* **Problem details**
Which lines below fall between the one containing "In order to click on 机床再制造" and the one containing "This screenshot has width=687, height=2576."? Repeat them exactly, counting both of those lines, and add nothing else.

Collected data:

##########

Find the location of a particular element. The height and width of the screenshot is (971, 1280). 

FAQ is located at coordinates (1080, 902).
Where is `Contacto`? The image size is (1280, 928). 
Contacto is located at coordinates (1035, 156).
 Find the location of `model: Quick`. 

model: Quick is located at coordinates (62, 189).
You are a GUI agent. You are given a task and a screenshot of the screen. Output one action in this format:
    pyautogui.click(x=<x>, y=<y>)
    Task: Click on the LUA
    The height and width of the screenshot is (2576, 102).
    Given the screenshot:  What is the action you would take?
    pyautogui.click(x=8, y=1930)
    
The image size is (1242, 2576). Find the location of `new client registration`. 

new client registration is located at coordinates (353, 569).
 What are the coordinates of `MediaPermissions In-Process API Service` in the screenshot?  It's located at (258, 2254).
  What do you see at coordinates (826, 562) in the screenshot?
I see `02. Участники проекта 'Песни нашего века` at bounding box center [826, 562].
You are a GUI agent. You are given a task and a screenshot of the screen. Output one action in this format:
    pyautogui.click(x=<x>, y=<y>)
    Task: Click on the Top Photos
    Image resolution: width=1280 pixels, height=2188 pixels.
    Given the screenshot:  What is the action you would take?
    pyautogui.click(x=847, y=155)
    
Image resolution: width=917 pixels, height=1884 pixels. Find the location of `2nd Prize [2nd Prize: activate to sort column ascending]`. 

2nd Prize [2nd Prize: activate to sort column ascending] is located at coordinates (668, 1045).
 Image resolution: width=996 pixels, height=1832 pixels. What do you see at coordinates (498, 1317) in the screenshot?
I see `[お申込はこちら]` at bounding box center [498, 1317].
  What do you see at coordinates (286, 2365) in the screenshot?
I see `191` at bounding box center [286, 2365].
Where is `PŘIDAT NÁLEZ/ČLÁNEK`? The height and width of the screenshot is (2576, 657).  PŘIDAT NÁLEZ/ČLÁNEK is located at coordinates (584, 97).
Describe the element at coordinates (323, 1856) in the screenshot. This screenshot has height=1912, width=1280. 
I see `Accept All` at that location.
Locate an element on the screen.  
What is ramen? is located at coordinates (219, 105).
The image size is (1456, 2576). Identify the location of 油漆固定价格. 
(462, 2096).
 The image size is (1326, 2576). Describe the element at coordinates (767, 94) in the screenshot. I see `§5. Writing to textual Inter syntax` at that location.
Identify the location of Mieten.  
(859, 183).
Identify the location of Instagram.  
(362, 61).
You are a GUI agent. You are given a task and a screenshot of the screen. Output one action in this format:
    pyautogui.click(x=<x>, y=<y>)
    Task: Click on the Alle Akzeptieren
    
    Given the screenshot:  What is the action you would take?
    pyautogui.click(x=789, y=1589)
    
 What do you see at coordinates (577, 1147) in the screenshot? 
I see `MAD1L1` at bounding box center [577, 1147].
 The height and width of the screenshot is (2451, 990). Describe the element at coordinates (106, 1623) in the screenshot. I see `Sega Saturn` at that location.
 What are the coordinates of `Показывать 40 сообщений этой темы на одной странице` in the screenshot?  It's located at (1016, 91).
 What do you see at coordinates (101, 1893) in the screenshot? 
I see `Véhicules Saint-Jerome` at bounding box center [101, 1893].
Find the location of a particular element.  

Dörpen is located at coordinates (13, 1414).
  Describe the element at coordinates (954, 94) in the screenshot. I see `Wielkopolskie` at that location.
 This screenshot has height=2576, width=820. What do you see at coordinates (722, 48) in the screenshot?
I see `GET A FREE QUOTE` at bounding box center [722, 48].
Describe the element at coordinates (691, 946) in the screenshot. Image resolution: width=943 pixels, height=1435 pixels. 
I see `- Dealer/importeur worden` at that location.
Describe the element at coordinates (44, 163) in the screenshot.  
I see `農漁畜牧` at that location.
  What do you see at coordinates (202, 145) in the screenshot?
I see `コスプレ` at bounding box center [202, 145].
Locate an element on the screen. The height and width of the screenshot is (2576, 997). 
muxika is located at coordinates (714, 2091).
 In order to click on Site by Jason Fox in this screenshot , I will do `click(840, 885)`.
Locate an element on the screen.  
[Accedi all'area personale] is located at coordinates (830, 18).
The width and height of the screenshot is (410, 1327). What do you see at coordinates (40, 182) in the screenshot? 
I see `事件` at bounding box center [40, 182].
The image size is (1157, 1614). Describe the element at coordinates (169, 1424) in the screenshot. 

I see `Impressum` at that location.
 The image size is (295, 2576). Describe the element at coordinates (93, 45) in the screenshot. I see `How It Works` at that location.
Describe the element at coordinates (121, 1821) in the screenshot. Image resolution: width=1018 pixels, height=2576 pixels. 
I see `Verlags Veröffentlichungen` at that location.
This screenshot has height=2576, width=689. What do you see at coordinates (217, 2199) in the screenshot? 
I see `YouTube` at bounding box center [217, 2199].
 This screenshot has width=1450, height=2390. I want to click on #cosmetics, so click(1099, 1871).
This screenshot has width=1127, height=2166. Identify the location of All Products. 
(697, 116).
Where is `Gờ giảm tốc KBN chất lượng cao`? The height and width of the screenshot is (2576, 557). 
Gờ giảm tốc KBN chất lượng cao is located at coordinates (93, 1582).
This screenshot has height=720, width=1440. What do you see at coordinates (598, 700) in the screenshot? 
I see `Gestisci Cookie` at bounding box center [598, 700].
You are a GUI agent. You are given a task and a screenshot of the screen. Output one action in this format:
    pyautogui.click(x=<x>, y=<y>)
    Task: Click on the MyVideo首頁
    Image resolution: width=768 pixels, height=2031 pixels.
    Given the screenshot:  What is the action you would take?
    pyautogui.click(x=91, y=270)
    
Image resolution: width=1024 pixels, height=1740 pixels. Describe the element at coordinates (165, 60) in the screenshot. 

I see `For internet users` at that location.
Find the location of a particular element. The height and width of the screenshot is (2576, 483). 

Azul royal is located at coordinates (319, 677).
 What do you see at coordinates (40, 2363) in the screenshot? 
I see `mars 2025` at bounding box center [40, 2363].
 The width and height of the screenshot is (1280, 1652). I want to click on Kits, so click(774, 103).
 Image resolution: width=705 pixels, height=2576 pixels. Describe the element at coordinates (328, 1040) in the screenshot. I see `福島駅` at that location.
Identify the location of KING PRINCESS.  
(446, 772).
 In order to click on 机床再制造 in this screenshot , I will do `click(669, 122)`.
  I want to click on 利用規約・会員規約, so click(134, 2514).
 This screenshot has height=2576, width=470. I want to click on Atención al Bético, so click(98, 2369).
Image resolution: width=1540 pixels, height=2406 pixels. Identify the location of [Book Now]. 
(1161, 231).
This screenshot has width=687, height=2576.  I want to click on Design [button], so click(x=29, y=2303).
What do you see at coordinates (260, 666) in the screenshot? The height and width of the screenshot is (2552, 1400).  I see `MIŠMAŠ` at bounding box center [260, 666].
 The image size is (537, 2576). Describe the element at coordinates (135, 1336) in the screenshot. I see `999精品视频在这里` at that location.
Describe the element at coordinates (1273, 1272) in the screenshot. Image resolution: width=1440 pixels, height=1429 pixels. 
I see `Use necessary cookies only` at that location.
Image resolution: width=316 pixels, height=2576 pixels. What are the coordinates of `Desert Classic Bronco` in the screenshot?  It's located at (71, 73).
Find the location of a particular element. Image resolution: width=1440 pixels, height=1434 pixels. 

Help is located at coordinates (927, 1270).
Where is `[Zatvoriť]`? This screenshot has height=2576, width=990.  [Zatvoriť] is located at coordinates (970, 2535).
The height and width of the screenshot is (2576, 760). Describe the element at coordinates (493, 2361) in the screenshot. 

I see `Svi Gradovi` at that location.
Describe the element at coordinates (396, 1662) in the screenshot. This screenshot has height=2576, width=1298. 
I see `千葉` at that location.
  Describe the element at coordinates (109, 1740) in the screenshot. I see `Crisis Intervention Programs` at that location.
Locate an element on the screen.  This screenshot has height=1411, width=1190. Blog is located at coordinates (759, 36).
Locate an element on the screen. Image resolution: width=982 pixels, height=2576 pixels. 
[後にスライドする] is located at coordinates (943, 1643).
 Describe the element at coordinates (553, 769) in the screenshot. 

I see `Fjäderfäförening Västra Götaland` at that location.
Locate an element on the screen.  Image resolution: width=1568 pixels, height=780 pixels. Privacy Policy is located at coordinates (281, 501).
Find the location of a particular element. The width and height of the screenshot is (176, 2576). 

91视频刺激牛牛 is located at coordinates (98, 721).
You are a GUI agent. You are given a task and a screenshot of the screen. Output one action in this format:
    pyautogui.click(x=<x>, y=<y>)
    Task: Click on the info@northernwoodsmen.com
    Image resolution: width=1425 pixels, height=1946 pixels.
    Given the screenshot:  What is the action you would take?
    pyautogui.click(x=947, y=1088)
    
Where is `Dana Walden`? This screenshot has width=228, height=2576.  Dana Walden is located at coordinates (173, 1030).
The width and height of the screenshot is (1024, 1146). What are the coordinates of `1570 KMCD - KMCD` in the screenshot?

##########

* **Written answer**
 In order to click on 机床再制造 in this screenshot , I will do `click(669, 122)`.
  I want to click on 利用規約・会員規約, so click(134, 2514).
 This screenshot has height=2576, width=470. I want to click on Atención al Bético, so click(98, 2369).
Image resolution: width=1540 pixels, height=2406 pixels. Identify the location of [Book Now]. 
(1161, 231).
This screenshot has width=687, height=2576.  I want to click on Design [button], so click(x=29, y=2303).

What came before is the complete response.